Costumes can take 200 hours to create, and they’re constructed using sturdy, recyclable materials ranging from plumbing supplies to fishing poles, according to the company’s website. With rechargeable batteries for power, costumes also come equipped with light dimmers so performers can control the intensity and timing of the light, said Tyler Scifres, the show’s tour manager and one of the six performers on stage Sunday.

“The fact that it is a glow-in-the-dark show makes it unlike any other,” Scifres said. “We utilize all the magic tricks to put on a show.”

Roughly 1,400 people, mostly families with kids, attended Sunday’s performance, said Melanie Weir, education and community engagement manager for the Luther Burbank Center. The show was part of the center’s Family Fun series, which features performances for children ages 2 to 12. Lightwire Theater’s Christmas-based show previously played at the Luther Burbank Center in 2015, and the company has performed other productions at the center almost every year, Weir said.
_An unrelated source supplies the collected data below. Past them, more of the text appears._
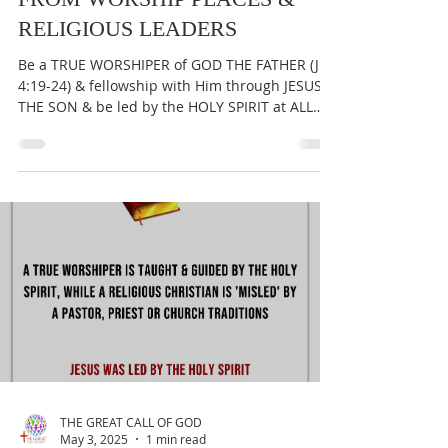
THE GREAT CALL OF GOD
May 8, 2025
1 min read
JESUS DIED TO SET YOU FREE
FROM WORSHIP PLACES &
RELIGIOUS LEADERS
Be a TRUE WORSHIPER of GOD THE FATHER (Jn
4:19-24) & fellowship with Him through JESUS
THE SON & be led by the HOLY SPIRIT at ALL
times...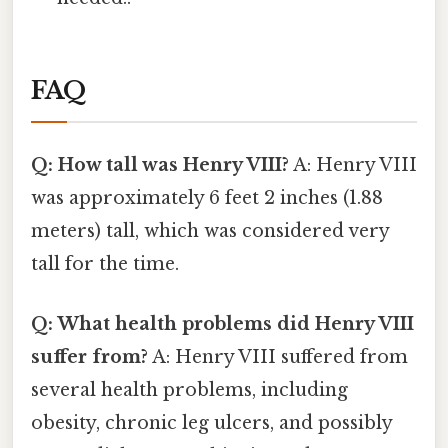
FAQ
Q: How tall was Henry VIII?
A: Henry VIII
was approximately 6 feet 2 inches (1.88
meters) tall, which was considered very
tall for the time.
Q: What health problems did Henry VIII
suffer from?
A: Henry VIII suffered from
several health problems, including
obesity, chronic leg ulcers, and possibly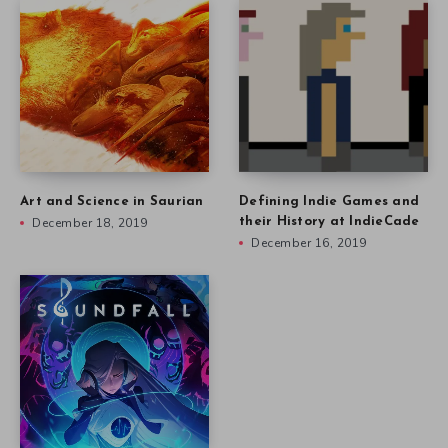
Art and Science in Saurian
Defining Indie Games and
December 18, 2019
their History at IndieCade
December 16, 2019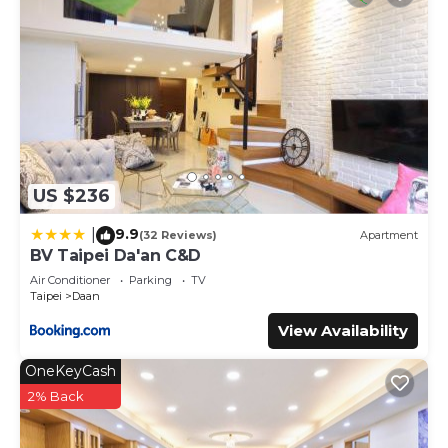
US $236
9.9
|
(32 Reviews)
Apartment
BV Taipei Da'an C&D
Air Conditioner
Parking
TV
Taipei
Daan
View Availability
OneKeyCash
2% Back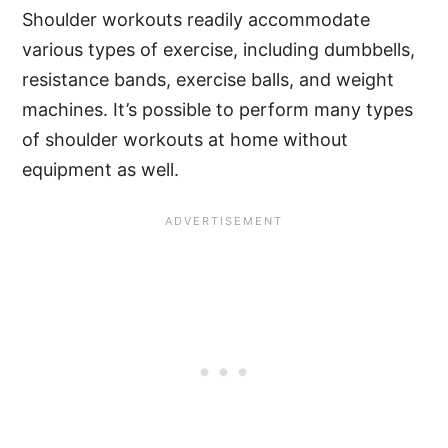
Shoulder workouts readily accommodate
various types of exercise, including dumbbells,
resistance bands, exercise balls, and weight
machines. It’s possible to perform many types
of shoulder workouts at home without
equipment as well.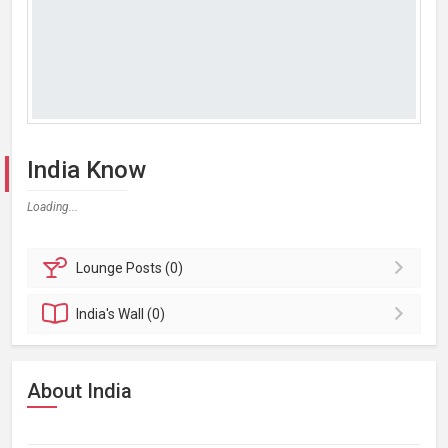
India Know
Loading...
Lounge
Posts (0)
India's
Wall (0)
About India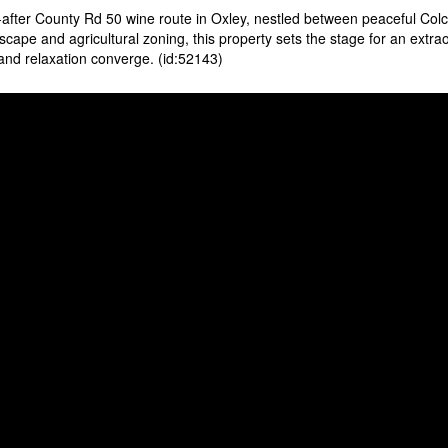
-after County Rd 50 wine route in Oxley, nestled between peaceful Col
cape and agricultural zoning, this property sets the stage for an extra
 and relaxation converge. (id:52143)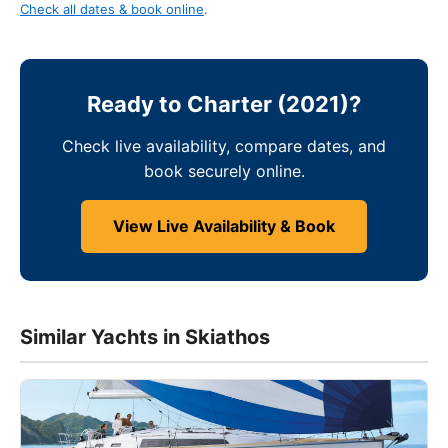
Check all dates & book online
.
Ready to Charter (2021)?
Check live availability, compare dates, and
book securely online.
View Live Availability & Book
Similar Yachts in Skiathos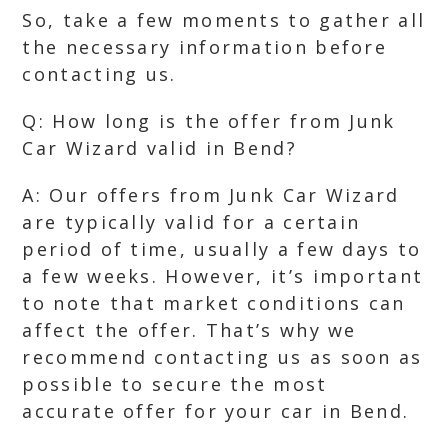
So, take a few moments to gather all
the necessary information before
contacting us.
Q: How long is the offer from Junk
Car Wizard valid in Bend?
A: Our offers from Junk Car Wizard
are typically valid for a certain
period of time, usually a few days to
a few weeks. However, it’s important
to note that market conditions can
affect the offer. That’s why we
recommend contacting us as soon as
possible to secure the most
accurate offer for your car in Bend.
For Cade Rossetti, 9, of Petaluma, Sunday’s production was the second time he’d seen a Lightwire Theater show. He saw the company’s “Dino Light” production, which tells the story of a scientist who brings a dinosaur to life, about two years ago, but he said he enjoyed Sunday’s performance more.

“I liked the story behind it,” Rossetti said after the show. “It had a clearer story.”
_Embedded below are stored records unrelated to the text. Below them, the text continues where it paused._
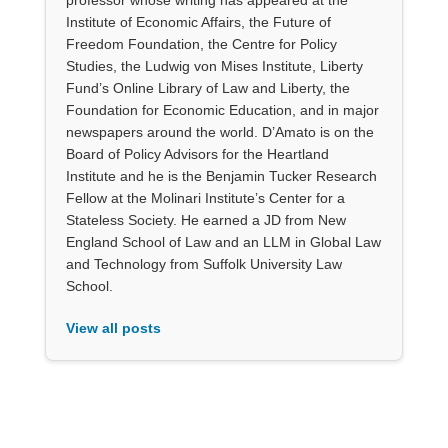
Institute of Economic Affairs, the Future of
Freedom Foundation, the Centre for Policy
Studies, the Ludwig von Mises Institute, Liberty
Fund’s Online Library of Law and Liberty, the
Foundation for Economic Education, and in major
newspapers around the world. D’Amato is on the
Board of Policy Advisors for the Heartland
Institute and he is the Benjamin Tucker Research
Fellow at the Molinari Institute’s Center for a
Stateless Society. He earned a JD from New
England School of Law and an LLM in Global Law
and Technology from Suffolk University Law
School.
View all posts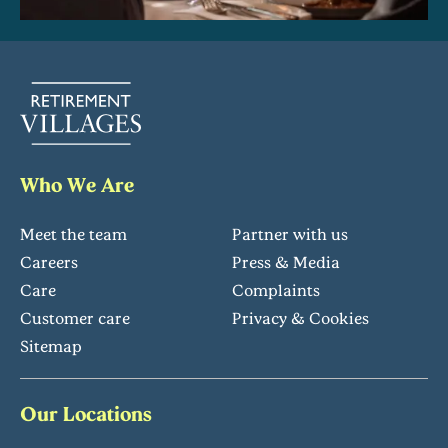
Who We Are
Meet the team
Partner with us
Careers
Press & Media
Care
Complaints
Customer care
Privacy & Cookies
Sitemap
Our Locations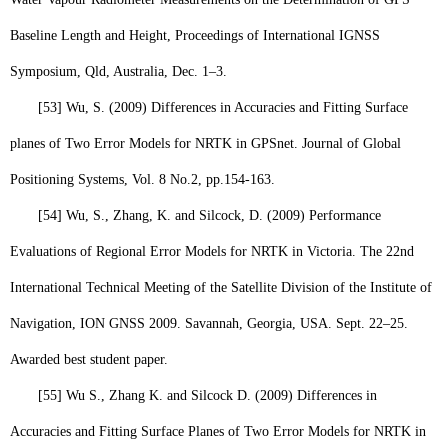
Baseline Length and Height, Proceedings of International IGNSS
Symposium, Qld, Australia, Dec. 1–3.
[53]
Wu, S
. (2009) Differences in Accuracies and Fitting Surface
planes of Two Error Models for NRTK in GPS
net
. Journal of Global
Positioning Systems, Vol. 8 No.2, pp.154-163.
[54]
Wu, S
., Zhang, K. and Silcock, D. (2009) Performance
Evaluations of Regional Error Models for NRTK in Victoria. The 22nd
International Technical Meeting of the Satellite Division of the Institute of
Navigation, ION GNSS 2009. Savannah, Georgia, USA. Sept. 22–25.
Awarded best student paper.
[55]
Wu S.,
Zhang K. and Silcock D. (2009) Differences in
Accuracies and Fitting Surface Planes of Two Error Models for NRTK in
“They convey a lot of emotion without saying any words” chimed in Rossetti’s grandmother, Jude Kreiss, who also attended Sunday’s show.

Spencer Brooks and his wife drove from Gualala in Mendocino County to attend Sunday’s show with their 8-year-old grandson and his mother, a trip both said was well-worth their time. Brooks, who got the tickets as an early Christmas gift, admired the costume construction and was pleased to see them under a spotlight at the end of the show, he said. ?“I was wondering how those things moved,” Brooks said. “It was light-tastic.”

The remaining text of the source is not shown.